→ Work item
Could you work out how many lines in the material below hold the word "with"? Give only the number in reply.

○ ○ ○ ○

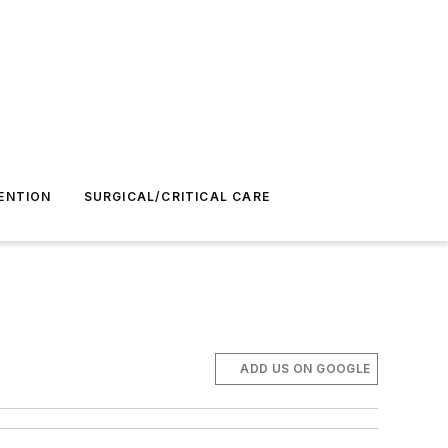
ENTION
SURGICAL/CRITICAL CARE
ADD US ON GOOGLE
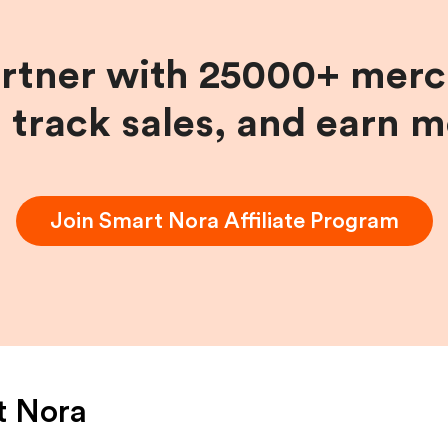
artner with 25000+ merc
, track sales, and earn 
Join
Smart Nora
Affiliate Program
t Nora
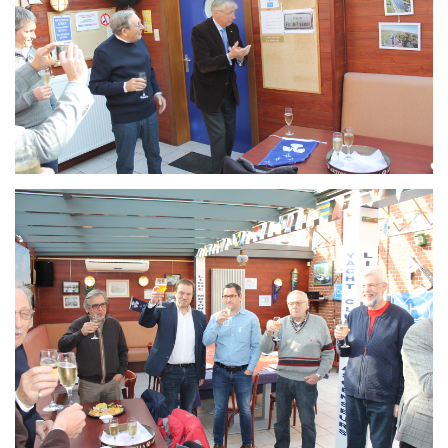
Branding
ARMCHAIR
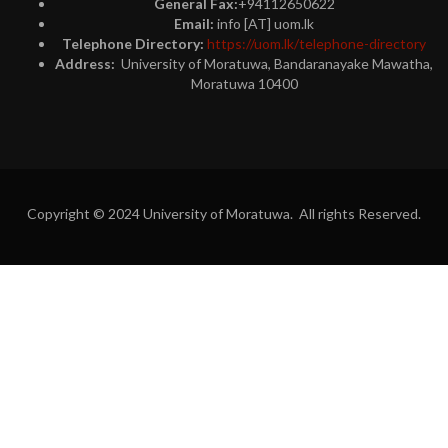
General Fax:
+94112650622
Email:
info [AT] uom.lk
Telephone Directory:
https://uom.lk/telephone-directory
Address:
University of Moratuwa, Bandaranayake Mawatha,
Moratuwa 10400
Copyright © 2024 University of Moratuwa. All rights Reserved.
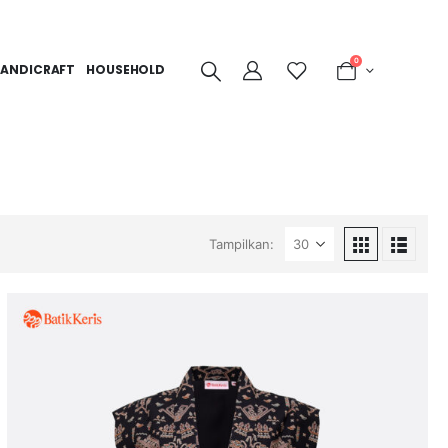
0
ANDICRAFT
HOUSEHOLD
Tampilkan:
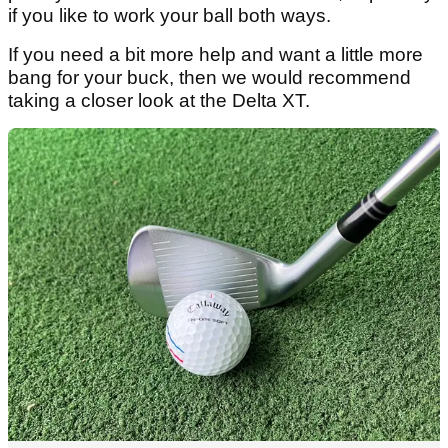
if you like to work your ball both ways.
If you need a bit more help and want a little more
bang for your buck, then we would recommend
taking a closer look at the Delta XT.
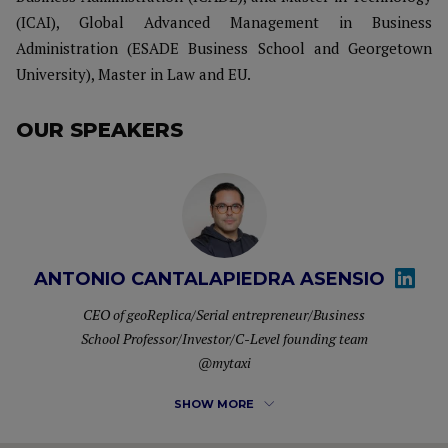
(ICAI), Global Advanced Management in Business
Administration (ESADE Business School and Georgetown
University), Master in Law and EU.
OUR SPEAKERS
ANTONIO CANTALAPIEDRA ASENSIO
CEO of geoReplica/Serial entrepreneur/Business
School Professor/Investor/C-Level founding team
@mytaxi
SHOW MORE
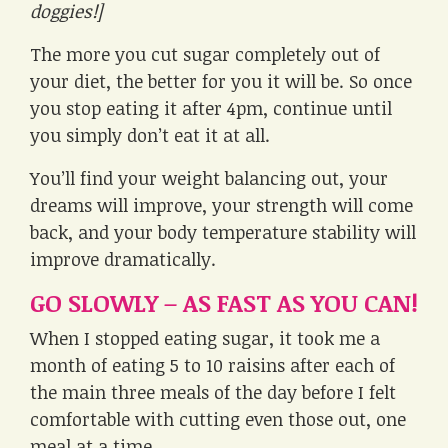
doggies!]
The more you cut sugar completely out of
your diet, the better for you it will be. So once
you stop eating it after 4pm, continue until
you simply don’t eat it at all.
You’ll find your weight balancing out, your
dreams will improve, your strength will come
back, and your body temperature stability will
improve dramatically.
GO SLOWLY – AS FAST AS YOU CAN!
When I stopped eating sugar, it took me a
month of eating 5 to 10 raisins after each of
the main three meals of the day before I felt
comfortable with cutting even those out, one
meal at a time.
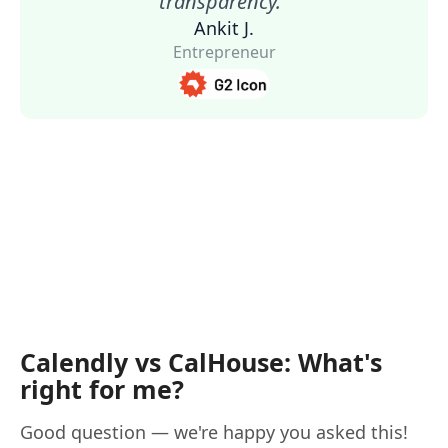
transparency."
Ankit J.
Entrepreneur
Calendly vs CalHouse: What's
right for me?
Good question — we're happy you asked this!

○ ○ ○ ○

→ Task result
2